Wilson's invasions of Latin America are better known than his Russian adventure. Textbooks do cover some of them, and it is fascinating to watch textbook authors attempt to justify these episodes. Any accurate portrayal of the invasions could not possibly show Wilson or the United States in a favorable light. With hindsight we know that Wilson's interventions in Cuba, the Dominican Republic, Haiti, and Nicaragua set the stage for the dictators Batista, Trujillo, the Duvaliers, and the Somozas, whose legacies still reverberate. Even in the 1910s, most of the invasions were unpopular in this country and provoked a torrent of criticism abroad. By the mid-1920s, Wilson's successors reversed his policies in Latin America. The authors of history textbooks know this, for a chapter or two after Wilson they laud our “Good Neighbor Policy,” the renunciation of force in Latin America by Presidents Coolidge and Hoover, which was extended by Franklin D. Roosevelt.

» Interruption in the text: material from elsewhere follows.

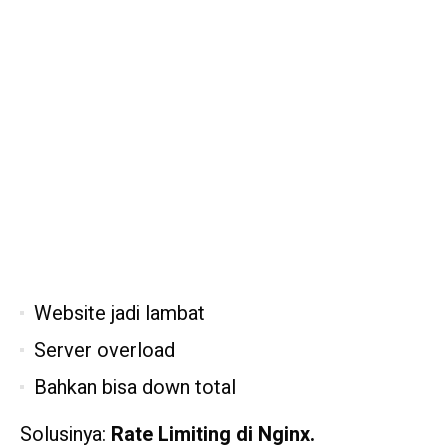
Website jadi lambat
Server overload
Bahkan bisa down total
Solusinya:
Rate Limiting di Nginx.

Textbooks might (but don't) call Wilson's Latin American actions a “Bad Neighbor Policy” by comparison. Instead, faced with pleasantries, textbooks wriggle to get the hero off the hook, as in this example from The Challenge of Freedom: “President Wilson wanted the United States to build friendships with the countries of Latin America. However, he found this difficult. . . .” Some textbooks blame the invasions on the countries invaded: “Necessity was the mother of armed Caribbean intervention,” states The American Pageant. Land ofPromise is vague as to who caused the invasions but seems certain they were not Wilson's doing: “He soon discovered that because of forces he could not control, his ideas of morality and idealism had to give way to practical action.” Promise goes on to assert Wilson's innocence: “Thus, though he believed it morally undesirable to send Marines into the Caribbean, he saw no way to avoid it,” This passage is sheer invention. Unlike his secretary of the navy, who later complained that what Wilson “forced [me] to do in Haiti was a bitter pill for me,” no documentary evidence suggests that Wilson suffered any such qualms about dispatching troops to the Caribbean.